Background The success rate of radiofrequency catheter ablation of ventricular arrhythmias originating from left fibrous triangle (LFT) is not high. This article was to discuss the characteristics of sueface electrocardiogram and the strategy of ablation of ventricular arrhythmias originating from LFT.
Methods From February 2002 to March 2012, total 323 patients with outflow ventricular arrhythmias were ablated in our hospital, incluing 46 patients whose ventricular arrhythmias originated from the LFT. The mean age of the 46 patients was 44 ± 13 years (16–87 years), and 24 of them (52.2%) were male. Thirty patients had frequent premature ventricular contractions (PVCs) and 16 patients had both PVCs and nonsustained or sustained ventricular tachycardia (VT). All the patients were examined with ECG, electrophysiology, active mapping and pace mapping. The computer tomography angiogram (CTA) 3D reconstruction of coronary artery, venouswas completed in 20 patients.
Results Successful ablation was achieved in 41 of the 46 patients (89.1%, 41/46) targeting left coronary cusp (LCC, 30 patients), infra aortic valve (infra AV, 6 patients) and great cardiac vein (GCV, 5 patients).

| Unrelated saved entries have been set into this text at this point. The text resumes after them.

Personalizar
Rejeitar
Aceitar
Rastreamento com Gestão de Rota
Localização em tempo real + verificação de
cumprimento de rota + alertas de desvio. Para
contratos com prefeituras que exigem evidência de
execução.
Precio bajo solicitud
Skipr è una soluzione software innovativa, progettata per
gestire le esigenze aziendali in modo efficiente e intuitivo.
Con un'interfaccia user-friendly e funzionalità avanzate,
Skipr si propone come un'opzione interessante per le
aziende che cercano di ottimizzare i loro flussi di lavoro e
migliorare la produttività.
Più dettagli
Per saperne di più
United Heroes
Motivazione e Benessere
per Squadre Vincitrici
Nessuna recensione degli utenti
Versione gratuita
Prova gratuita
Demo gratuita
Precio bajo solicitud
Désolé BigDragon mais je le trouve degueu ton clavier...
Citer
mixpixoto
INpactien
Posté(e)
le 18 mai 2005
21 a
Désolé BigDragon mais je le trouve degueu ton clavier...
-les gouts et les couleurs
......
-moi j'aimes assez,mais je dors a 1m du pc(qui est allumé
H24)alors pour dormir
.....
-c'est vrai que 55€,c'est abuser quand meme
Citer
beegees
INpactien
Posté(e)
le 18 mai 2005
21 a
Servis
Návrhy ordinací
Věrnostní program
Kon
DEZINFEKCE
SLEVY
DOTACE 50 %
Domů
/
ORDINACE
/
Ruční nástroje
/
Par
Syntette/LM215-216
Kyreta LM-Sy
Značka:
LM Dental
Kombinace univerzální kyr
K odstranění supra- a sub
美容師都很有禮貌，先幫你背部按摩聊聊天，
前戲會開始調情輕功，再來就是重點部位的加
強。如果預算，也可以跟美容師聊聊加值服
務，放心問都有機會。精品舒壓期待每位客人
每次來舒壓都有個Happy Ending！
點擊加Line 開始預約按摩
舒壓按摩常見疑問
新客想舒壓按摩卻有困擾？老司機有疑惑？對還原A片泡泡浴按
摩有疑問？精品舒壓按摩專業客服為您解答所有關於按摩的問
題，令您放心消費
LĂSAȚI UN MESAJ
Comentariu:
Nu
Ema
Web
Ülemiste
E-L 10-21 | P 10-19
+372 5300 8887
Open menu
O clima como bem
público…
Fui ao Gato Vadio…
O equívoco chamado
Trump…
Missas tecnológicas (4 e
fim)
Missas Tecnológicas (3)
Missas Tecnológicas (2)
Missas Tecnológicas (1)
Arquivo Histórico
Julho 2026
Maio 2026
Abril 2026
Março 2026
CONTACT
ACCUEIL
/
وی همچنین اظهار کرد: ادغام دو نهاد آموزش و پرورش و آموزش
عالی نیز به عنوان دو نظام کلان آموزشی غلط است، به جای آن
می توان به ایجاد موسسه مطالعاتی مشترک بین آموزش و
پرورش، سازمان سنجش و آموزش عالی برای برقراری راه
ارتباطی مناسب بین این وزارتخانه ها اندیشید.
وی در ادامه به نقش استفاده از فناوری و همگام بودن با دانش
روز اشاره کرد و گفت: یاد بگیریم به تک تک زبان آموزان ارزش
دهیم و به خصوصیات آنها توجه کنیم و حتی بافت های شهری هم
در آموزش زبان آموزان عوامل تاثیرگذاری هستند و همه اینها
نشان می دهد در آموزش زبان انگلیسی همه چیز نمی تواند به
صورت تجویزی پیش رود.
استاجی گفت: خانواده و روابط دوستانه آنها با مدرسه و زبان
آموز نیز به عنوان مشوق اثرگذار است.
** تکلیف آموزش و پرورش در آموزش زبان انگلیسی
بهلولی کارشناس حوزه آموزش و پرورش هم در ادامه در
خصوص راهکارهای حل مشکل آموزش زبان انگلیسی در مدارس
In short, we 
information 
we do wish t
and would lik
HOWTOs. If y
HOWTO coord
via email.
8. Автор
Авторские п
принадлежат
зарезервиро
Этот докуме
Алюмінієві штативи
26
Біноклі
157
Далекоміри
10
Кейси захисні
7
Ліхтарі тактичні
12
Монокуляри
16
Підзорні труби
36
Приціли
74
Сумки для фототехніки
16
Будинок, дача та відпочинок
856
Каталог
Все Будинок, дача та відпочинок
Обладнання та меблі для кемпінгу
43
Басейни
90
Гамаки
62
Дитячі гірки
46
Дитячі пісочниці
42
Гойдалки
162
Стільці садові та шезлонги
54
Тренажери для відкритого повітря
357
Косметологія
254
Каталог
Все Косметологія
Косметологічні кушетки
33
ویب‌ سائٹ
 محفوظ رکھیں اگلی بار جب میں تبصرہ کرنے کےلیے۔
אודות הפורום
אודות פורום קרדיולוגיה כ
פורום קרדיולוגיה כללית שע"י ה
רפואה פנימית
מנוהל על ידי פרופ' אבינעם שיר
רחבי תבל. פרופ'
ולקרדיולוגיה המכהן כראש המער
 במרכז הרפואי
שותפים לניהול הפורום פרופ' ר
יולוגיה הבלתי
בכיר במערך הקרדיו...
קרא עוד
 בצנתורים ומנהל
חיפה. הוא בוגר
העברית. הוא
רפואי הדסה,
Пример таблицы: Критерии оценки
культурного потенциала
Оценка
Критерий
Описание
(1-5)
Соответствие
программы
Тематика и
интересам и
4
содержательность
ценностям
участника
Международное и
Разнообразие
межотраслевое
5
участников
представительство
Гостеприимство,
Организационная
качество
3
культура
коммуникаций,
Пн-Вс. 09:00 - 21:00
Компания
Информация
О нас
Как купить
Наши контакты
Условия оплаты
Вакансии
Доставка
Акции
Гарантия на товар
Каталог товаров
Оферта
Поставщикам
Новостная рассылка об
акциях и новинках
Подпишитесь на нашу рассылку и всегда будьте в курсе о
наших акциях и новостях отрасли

The surface ECG in all the three groups presented with inferior axis and R/S-transition in lead V1 and V2. There were no differentces in the total QRS duration in the three groups. Most of the patients presented with right bundle branch block (RBBB) morphology in infra AV group and GCV group compared with LCC group (67%, 80% vs 15%, P = 0.002). Regarding to the classification of the LFT according to CTA, the patterns of distribution were as follows: “closed” in 10 (50%, 10/20) hearts; “completely opened” in 2 (10%, 2/20); “inferiorly opened” in 5 (25%, 5/20) hearts and “superiorly opened” in 1 (5%, 1/20) hearts. In the remaining 2 (10%, 2/20), there were not any distances between cardiac vein and artery. The closest distance between the corner of the GCV and LCC is 17.6 ± 4.2 mm (9.1mm ∼ 26.3mm).
Conclusions Ventricular arrhythmias originating from the LFT can be ablated in the nadir of the LCC, infra AV and the GCV. The success rate may be impacted by the distance from the GCV and the LCC.